Curator's Note
Spider-Man: Into the Spider-Verse is a smart work of fan service. Viewers smile at the in-jokes and enjoy the company of several charming iterations of the Spider-Hero: Miles Morales, the half-Latino/half-black teenager, a son of a police officer and attendee of one of New York’s magnet schools; Peter B. Parker, the just-short-of-middle-age Jewish man with a tragic sense of humor; Spider-Ham, whose name is self-explanatory; the Japanese Peni Parker; the sullen Spider-Gwen; and the goofy Spider-Man Noir. In the after-credits sequence, we meet the limited-animated Spider-Man of the late 1960s television series. Then there’s a blonde, blue-eyed 26-year-old Peter Parker, voiced by Chris Pine, Hollywood’s most boring leading man. Peter B. Parker, who self-medicates by overeating after a devastating divorce, calls him “perfect.” Most of the Spider-Somethings are goofball misfits. Three have clear non-white-Anglo-Saxon markers. Two are female. One is an animal. One is voiced by Nicolas Cage. They get to live. The master-race Spider-Man is boring. He dies in the first act, which is just fine with me, and most Spider-Agonists.

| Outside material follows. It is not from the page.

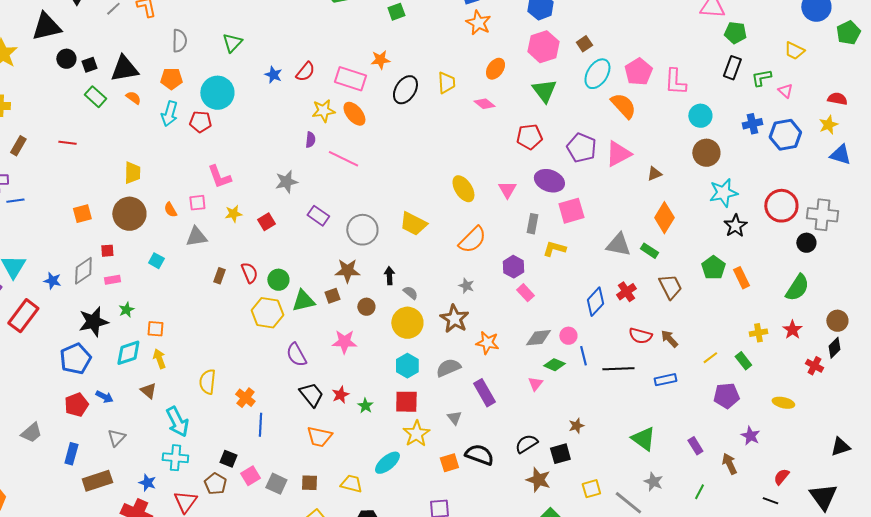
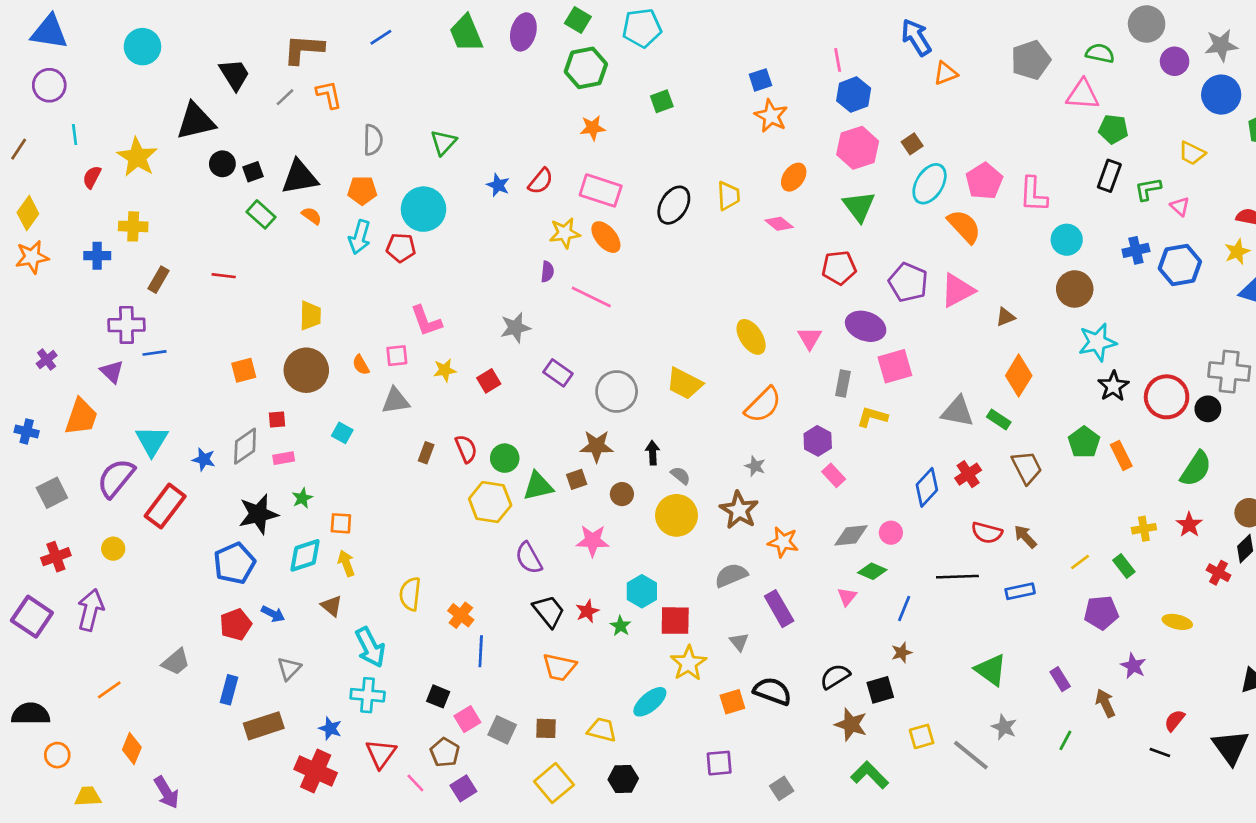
orange star: (380, 60) -> (593, 128), moved
red circle: (781, 206) -> (1167, 397), moved
blue line: (583, 356) -> (904, 609), moved, turned 36
cyan hexagon: (407, 366) -> (642, 591), moved
brown pentagon: (215, 484) -> (445, 752), moved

Spider-Man is not Superman. He’s the superhero who could be you. The film updates the phrase for a more inclusive era: “Anyone can wear the mask.” I hear “Anyone” and I think “Everyman.” Everyman is mortal. Everyman suffers. Everyman dies. When Superman was introduced in the 1930s, Scott Bukatman writes that he “appeared with his invulnerable body: the body that retains no marks, on which history cannot be inscribed.” JoséAlaniz, in his study of death, disability, and the superhero, notes the tensions between the economic impulses to deny popular superheroes their mortality, as well as the increasing presence of death and the aging process that marked the Silver Age of comics in the late 1950s and 1960s. Death stalked Spider-Man throughout the first ten years of his career, in the pages of The Amazing Spider-Man.His uncle died, as did the father of Gwen Stacy, his love interest, and then Gwen herself. Spider-Agonists simultaneously believe and disbelieve in their heroes’ mortalities. The only Spider-Man whose death they can accept is the Spider-Man who is “perfect,” who is No-Man.
José Alaniz, Death, Disability and the Superhero: The Silver Age and Beyond. Jackson: University Press of Mississippi, 2014.
Scott Bukatman, Matters of Gravity: Special Effects and Supermen in the 20thCentury. Durham: Duke University Press, 2003.